A Careful Look at the FCC Spectrum Sharing Report and Order
May 3, 2012
Close reading of the Report and Order (FCC 12-45) adopted last Friday revealed some aspects of sharing that could have some interesting consequences. The Report and Order (R&O) allows full power and Class A TV stations to volunteer to sell their spectrum in an incentive auction, but also to continue as an independent TV station with all the rights and responsibilities associated with their current license (except for coverage and data rate) by entering into a business arrangement with another station to share part of their digital bandwidth.

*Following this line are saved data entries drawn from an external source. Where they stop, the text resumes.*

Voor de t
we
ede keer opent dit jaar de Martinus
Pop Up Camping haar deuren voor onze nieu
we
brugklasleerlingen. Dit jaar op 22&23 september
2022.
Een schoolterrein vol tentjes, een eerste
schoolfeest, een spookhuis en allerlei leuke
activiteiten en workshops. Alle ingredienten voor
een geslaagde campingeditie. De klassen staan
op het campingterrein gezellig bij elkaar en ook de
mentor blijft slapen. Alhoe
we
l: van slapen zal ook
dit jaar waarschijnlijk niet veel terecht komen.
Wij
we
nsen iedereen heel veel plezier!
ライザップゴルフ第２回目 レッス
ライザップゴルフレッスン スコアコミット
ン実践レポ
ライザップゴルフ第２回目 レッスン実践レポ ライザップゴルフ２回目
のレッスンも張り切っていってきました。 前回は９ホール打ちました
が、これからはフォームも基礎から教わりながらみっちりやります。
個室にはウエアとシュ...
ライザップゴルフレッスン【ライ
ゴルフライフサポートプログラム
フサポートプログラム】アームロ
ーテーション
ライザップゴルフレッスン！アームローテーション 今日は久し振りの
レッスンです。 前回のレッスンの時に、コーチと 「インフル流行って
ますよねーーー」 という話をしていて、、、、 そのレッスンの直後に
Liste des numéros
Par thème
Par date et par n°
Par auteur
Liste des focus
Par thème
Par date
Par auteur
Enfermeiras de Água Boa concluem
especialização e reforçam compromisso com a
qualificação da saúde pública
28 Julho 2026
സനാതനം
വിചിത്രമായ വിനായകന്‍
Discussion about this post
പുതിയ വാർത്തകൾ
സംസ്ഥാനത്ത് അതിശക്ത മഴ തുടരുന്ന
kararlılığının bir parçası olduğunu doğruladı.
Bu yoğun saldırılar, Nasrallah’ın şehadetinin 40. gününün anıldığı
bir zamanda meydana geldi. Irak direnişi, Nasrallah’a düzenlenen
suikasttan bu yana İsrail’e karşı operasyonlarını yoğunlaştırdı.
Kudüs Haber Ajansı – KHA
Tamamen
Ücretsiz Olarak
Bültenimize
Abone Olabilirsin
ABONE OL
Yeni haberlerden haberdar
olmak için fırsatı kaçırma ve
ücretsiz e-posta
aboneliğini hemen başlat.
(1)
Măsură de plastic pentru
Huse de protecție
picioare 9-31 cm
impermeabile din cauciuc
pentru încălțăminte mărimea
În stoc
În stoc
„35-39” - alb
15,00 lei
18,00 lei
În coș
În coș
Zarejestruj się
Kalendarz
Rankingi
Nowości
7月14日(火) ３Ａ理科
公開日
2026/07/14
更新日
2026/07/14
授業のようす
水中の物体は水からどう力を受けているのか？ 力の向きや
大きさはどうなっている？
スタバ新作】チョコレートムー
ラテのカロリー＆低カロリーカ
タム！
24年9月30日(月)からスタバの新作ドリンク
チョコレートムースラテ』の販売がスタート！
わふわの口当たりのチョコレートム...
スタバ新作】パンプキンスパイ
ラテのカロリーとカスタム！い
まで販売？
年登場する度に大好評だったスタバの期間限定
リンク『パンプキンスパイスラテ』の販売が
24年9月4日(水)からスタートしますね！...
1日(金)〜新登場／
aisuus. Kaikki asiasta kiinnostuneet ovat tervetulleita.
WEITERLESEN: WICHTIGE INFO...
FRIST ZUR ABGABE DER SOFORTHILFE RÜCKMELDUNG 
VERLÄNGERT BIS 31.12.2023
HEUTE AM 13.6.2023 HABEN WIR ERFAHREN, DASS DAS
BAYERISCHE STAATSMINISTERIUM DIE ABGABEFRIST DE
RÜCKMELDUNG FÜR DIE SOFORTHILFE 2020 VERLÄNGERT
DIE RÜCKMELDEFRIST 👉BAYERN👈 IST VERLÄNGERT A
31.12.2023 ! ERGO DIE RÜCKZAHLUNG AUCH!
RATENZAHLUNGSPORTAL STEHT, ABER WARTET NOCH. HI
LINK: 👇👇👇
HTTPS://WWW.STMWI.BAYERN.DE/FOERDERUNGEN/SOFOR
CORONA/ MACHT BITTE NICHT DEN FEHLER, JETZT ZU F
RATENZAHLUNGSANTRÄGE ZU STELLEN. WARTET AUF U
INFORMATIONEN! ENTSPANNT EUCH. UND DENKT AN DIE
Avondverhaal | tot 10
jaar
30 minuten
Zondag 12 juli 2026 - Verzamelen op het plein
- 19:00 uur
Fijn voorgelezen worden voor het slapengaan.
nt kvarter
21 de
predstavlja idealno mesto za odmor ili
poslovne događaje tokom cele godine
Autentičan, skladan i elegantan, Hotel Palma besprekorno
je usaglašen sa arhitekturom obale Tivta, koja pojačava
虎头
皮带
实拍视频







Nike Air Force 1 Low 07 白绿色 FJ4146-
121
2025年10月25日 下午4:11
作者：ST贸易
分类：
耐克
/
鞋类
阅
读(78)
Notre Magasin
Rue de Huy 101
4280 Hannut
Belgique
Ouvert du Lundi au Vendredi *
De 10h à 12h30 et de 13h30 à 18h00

The good news for broadcasters is that a station that wants to share spectrum will be able to decide what station they want to share with and the details of the sharing (transmitter maintenance, amount of bandwidth, lease payment or sharing of auction proceeds, and the like) as long as they are able to cover their community of license and each station transmits at least one standard definition (equivalent to NTSC analog quality) signal at no direct charge to the public.
In rejecting some commenters requests that low power TV stations and TV translators be able to participate in channel sharing, the FCC made it clear that these secondary channels will be displaced if necessary to repack Class A and full power stations.
The Report and Order states, "Further, because we license low power television stations and TV translators on a secondary interference basis, they create no impediment to repacking as we need not protect these facilities in our repacking plan. For that reason, relinquishment of spectrum by these licensees through channel sharing arrangements will not aid the band clearing or relocation process—our immediate goal in this proceeding."
This does not mean LPTV stations will go away. Because the Spectrum Act requires the FCC to use all reasonable efforts to preserve stations' coverage in a repacking, interference may prevent some channels from being used where full service stations would cause interference to adjacent markets. If there aren't enough channels available for all the LPTV stations that want to remain on the air in a market, those lucky enough to keep their channel or find a displacement channel may be able to rent capacity to the unfortunate stations, although at this time the displaced low power or TV translator station would not be able to maintain its license by airing programs on another station.
An item in the R&O that you may have missed is that other than covering their community of license, there are no limits as to which stations can share spectrum. A Class A LPTV operation could negotiate sharing with a full service station and greatly expand its coverage while still retaining its Class A license. Alternatively, a full service station that wasn't concerned about its off-air coverage could sell its spectrum and share operations with a Class A TV station. Due to the somewhat limited coverage of Class A TV stations, I would expect their spectrum to be less valuable in an auction. One potential downside of cross-service sharing is that the cable carriage rules remain the same as if the station had its own license.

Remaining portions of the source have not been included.